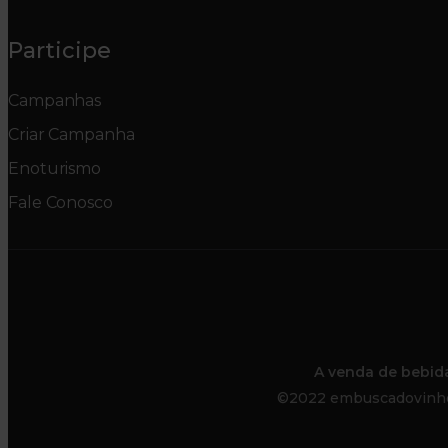
Participe
Campanhas
Criar Campanha
Enoturismo
Fale Conosco
A venda de bebid
©2022 embuscadovinho.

## Work item
Each entry should appear again exactly as written, pictures excluded.

## Task result
Participe
Campanhas
Criar Campanha
Enoturismo
Fale Conosco
A venda de bebid
©2022 embuscadovinho.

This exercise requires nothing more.